United was on something of a spree at the Paris Air Show, which concludes Sunday. The largest U.S. carrier filled it shopping cart with 10 of Boeing’s stretched model, the 787-10, and agreed to convert 10 of its older orders to the new, larger version. That brought United’s total 787 order total to 65, with the first of the longer models set to be delivered in 2018. The company also added 10 new A350s to a prior order of 25. The moves are designed to freshen its fleet rapidly on the legacy United side of the company, which merged with Continental to form the new United Continental Holdings. The company already flies six of the new 787-8 Dreamliners ordered by Continental in 2004 and is awaiting 49 more. (Delta’s last big jet order, by contrast, came in 2011, for 100 of Boeing’s 180-seat 737-900ER, with the first of those planes arriving in September.)
So far, Delta’s stodgy old airplanes haven’t translated into diminished customer-satisfaction measures. The American Customer Satisfaction Index released this month found that Delta scored highest among its legacy-airline peers, with a 68. United scored a 62, last place in the rankings.

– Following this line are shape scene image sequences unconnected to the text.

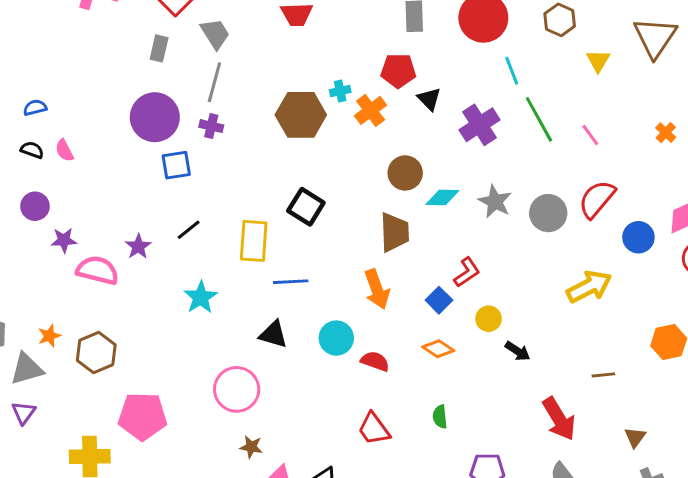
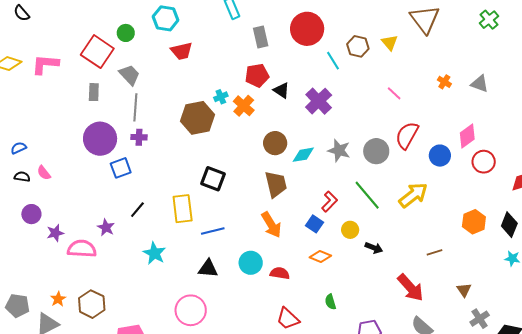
brown hexagon: (560, 20) -> (358, 46), moved
green line: (539, 119) -> (367, 195), moved

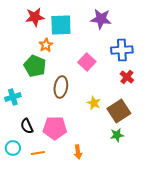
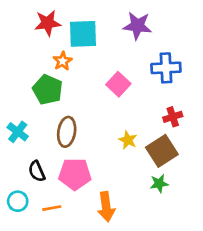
red cross: (127, 77) -> (173, 117), moved, turned 32
brown ellipse: (61, 87) -> (67, 132), moved
cyan cross: (13, 97) -> (18, 132), turned -35
orange arrow: (78, 152) -> (106, 207), size x1.5

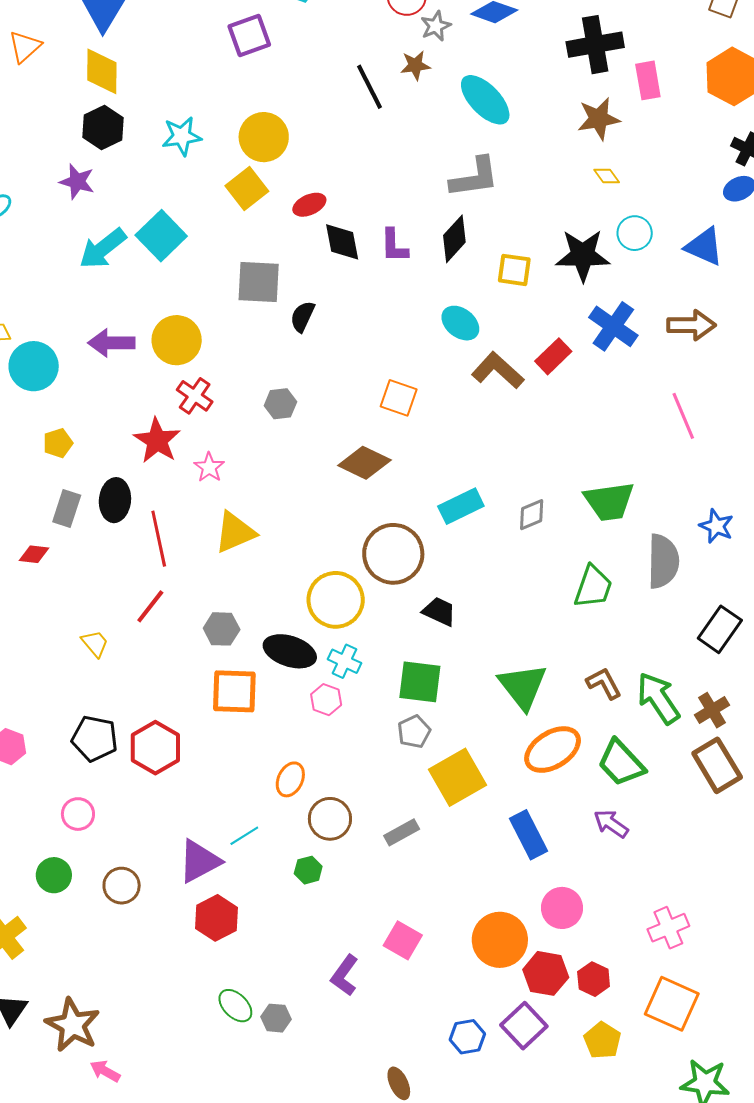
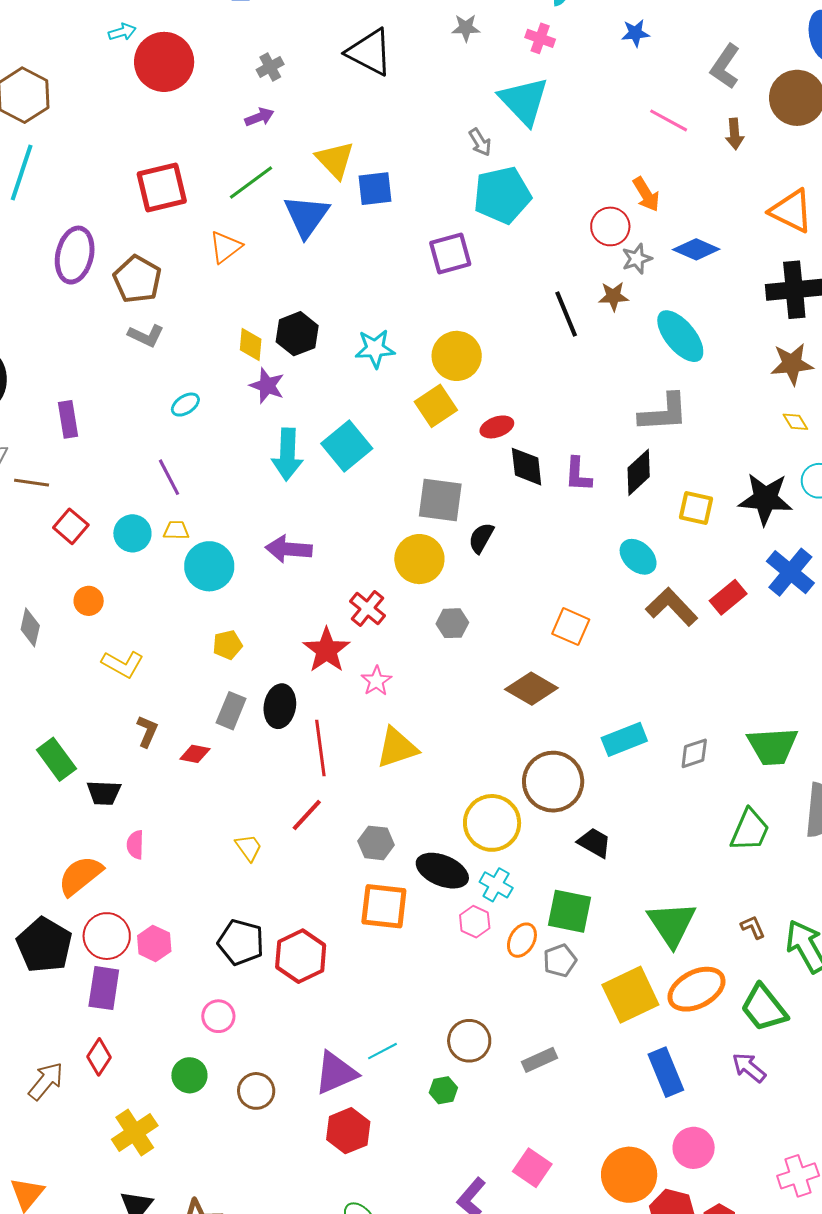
yellow diamond: (102, 71) -> (251, 345), moved, size x0.7
cyan arrow: (103, 249) -> (287, 454), turned -54
yellow circle: (177, 340) -> (419, 559), moved
brown L-shape: (604, 683) -> (753, 927), size x0.7
yellow square: (458, 777) -> (630, 995), moved
orange ellipse: (290, 779) -> (522, 940), moved

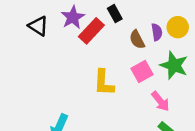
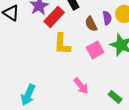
yellow L-shape: (104, 83) -> (62, 44), moved
pink arrow: (160, 101) -> (81, 86), moved

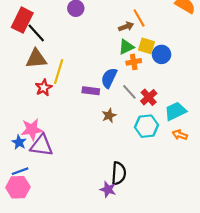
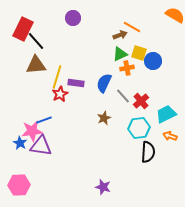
orange line: (139, 18) -> (132, 27), turned -30
red star: (44, 88) -> (60, 94), moved
purple rectangle: (91, 91) -> (76, 83), moved
blue line: (20, 171) -> (44, 120), moved
black semicircle: (119, 173) -> (148, 152), moved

Some of the money Delta’s not spending on new airplanes is going toward building mobile and Internet technologies and new airport facilities, specifically the new $1.4 billion terminal Delta opened at New York’s JFK International in May. The company is also planning to return $1 billion to shareholders through a new dividend it will begin paying in September, its first in a decade, and a $500 million share buyback. Southwest (LUV) and Allegiant Travel (ALGT) are the only U.S. airlines that currently pay a dividend.

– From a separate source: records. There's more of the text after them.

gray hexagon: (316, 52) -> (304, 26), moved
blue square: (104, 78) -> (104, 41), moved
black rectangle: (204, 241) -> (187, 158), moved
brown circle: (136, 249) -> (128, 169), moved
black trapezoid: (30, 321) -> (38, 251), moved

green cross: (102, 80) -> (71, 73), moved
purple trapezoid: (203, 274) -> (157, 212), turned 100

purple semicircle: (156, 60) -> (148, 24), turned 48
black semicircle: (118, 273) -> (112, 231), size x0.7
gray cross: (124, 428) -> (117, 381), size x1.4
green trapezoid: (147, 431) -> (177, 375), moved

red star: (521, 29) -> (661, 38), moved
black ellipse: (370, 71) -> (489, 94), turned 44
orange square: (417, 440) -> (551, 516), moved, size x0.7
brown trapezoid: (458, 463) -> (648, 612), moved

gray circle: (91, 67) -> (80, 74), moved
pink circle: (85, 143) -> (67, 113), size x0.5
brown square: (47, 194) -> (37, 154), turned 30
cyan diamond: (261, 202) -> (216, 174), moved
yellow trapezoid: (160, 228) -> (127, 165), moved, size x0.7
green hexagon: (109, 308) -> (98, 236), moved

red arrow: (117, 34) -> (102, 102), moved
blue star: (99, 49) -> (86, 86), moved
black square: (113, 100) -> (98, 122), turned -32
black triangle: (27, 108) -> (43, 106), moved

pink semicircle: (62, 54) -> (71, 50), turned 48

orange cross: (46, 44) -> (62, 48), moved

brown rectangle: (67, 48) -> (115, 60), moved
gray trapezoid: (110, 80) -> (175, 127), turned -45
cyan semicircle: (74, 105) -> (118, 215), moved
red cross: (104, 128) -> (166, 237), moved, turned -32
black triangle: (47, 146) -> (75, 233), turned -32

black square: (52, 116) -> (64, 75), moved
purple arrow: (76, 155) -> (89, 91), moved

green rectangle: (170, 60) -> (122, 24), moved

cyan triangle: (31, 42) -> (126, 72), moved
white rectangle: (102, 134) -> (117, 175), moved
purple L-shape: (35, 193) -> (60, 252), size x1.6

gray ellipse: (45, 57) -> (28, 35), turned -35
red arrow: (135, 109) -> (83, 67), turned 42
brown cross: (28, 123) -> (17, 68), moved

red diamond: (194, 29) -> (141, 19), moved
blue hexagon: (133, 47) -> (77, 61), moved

In an interview last month with Bloomberg reporters and editors, Delta Chief Executive Richard Anderson said he’s a fan of “proven” technology and expressed his preference for waiting as new airplanes mature. The operating costs of an airplane’s later, stretched-out version “are always better than the original economics,” he said. Not that he appears ready to buy any new ones soon.